What are ways to include custom claims (user subscriptions or roles list as example) in a token before issuing it in Azure AD B2C, provided that claims are stored somewhere on own server (not available in B2C)? Goal to have claims in the token to avoid additional round trip to the storage on every request.

Investigation on the topic brought me to following ways:

1. Add custom attribute via Graph API, configure to include in JWT. Attribute values should be kept in sync with our datastorage.

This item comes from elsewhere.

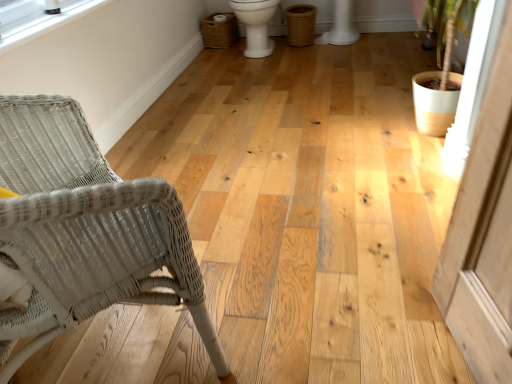 Find the location of `vacant space in front of woven brown laundry basket at upper center`. vacant space in front of woven brown laundry basket at upper center is located at coordinates (217, 56).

2. Custom Sign-In Policy like in this article https://docs.microsoft.com/en-us/azure/active-directory-b2c/active-directory-b2c-rest-api-step-custom but if I got it right, additional Step 6 is a user journey to publicly available API in non restricted way (request not secured by secret, might be used to get user claims by presented UserId)?

3. IdentityServer4 Federation gateway http://docs.identityserver.io/en/release/topics/federation_gateway.html that will allow to add any claims before issuing.

The first two mechanisms you outlined are the most common and recommended ways to include custom claims in an Azure AD B2C issued token:

1. Add a custom attribute and include it in the JWT. You can enable the custom attribute via the B2C UI or via the Graph API. You'd need to build your own mechanism to keep the value of this attribute in B2C in sync with your external source via the Graph API.

2. You can use a custom policy to add a step in your authentication flow to call a Rest API to obtain the claim and include it in the token. This call to the Rest API will be performed by the Azure AD B2C service and NOT the user's browser, so it'll be a service-to-service call (versus a client-to-service call), keeping any secrets you use for authentication with your Rest API safe (such as a Azure function code).